A vertex similarity index for better personalized recommendation
This work addresses the need for better recommendation algorithms to handle information overload, but it is incremental as it builds on existing similarity-based methods.
The authors tackled the problem of improving personalized recommendation by proposing a new vertex similarity index called CosRA, which combines the cosine and resource-allocation indices, and demonstrated that it outperforms benchmark methods in accuracy, diversity, and novelty on datasets like MovieLens, Netflix, and RYM.

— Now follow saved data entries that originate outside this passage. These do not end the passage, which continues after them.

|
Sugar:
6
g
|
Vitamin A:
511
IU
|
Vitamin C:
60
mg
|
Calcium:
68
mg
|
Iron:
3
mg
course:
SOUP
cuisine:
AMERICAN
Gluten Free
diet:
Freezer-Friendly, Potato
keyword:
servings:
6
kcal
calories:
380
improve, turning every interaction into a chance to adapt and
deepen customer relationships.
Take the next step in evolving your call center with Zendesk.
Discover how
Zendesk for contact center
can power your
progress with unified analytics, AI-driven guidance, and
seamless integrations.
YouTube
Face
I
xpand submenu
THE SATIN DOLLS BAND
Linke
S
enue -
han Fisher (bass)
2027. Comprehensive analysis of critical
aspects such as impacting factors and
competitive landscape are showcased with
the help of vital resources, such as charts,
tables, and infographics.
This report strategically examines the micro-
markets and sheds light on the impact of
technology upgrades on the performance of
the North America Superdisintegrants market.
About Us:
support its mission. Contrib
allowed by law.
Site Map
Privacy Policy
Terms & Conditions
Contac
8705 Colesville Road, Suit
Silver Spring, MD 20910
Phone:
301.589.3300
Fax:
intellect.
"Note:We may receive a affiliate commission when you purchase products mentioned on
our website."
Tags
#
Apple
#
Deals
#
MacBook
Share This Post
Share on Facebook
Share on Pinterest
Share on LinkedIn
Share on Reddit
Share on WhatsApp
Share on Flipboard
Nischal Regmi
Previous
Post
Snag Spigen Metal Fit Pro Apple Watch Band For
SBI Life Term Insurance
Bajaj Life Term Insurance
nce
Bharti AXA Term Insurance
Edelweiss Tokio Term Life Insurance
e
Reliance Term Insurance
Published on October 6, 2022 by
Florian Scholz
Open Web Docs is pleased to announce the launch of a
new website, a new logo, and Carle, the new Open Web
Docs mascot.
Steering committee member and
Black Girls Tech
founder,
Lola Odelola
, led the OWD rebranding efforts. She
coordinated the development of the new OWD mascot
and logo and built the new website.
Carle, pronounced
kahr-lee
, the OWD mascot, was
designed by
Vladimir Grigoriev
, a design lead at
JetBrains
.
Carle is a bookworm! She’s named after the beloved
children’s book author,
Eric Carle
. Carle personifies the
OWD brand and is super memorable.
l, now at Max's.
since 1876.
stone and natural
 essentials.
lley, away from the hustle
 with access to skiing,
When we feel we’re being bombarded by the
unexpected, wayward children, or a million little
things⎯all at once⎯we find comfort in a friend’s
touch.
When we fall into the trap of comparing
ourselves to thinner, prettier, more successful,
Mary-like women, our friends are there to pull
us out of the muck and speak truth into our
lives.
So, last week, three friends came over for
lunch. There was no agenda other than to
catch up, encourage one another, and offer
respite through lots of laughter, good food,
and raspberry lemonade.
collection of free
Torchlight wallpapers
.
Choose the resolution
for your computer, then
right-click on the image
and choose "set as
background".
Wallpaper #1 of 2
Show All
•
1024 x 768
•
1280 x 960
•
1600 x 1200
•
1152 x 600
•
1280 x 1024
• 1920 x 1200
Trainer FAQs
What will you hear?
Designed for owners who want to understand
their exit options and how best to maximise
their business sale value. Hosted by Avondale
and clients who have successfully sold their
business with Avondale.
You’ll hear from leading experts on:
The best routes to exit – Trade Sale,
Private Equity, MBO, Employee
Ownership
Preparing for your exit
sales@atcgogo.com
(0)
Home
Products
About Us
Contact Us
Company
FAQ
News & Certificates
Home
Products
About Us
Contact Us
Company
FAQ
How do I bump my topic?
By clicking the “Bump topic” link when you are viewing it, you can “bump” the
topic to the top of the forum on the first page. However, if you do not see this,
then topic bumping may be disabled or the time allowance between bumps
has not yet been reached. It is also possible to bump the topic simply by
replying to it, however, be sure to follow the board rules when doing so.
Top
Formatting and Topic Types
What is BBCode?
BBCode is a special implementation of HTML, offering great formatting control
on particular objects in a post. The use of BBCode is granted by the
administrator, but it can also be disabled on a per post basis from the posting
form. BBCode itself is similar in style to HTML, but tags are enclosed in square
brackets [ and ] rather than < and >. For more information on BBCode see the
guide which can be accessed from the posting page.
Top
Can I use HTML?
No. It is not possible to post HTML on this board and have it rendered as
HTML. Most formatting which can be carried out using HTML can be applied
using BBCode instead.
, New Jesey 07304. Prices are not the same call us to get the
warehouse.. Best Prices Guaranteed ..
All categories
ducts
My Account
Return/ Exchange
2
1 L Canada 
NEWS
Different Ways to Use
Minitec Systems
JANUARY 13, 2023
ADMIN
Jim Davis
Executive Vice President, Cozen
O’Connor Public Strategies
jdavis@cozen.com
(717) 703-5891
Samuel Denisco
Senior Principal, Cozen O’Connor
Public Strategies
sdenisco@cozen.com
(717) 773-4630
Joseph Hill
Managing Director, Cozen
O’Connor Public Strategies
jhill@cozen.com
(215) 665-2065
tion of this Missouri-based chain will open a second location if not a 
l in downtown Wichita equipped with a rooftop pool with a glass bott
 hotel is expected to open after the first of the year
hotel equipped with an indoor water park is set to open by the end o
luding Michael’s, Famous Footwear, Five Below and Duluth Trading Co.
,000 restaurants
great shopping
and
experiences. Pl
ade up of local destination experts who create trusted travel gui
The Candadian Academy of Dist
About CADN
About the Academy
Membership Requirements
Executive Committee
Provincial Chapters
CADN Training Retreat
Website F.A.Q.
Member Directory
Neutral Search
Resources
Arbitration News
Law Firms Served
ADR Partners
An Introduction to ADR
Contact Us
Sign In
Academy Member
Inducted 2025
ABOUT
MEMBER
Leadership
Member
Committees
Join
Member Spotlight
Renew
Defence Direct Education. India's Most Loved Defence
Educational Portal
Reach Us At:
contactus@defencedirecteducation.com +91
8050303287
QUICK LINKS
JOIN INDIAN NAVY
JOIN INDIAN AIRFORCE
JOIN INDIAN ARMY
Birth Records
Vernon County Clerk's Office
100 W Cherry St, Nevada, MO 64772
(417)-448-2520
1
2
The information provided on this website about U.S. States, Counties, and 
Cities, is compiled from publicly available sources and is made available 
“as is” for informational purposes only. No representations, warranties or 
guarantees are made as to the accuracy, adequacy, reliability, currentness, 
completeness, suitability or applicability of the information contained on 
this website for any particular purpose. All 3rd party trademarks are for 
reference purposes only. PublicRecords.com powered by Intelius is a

Recommender systems benefit us in tackling the problem of information overload by predicting our potential choices among diverse niche objects. So far, a variety of personalized recommendation algorithms have been proposed and most of them are based on similarities, such as collaborative filtering and mass diffusion. Here, we propose a novel vertex similarity index named CosRA, which combines advantages of both the cosine index and the resource-allocation (RA) index. By applying the CosRA index to real recommender systems including MovieLens, Netflix and RYM, we show that the CosRA-based method has better performance in accuracy, diversity and novelty than some benchmark methods. Moreover, the CosRA index is free of parameters, which is a significant advantage in real applications. Further experiments show that the introduction of two turnable parameters cannot remarkably improve the overall performance of the CosRA index.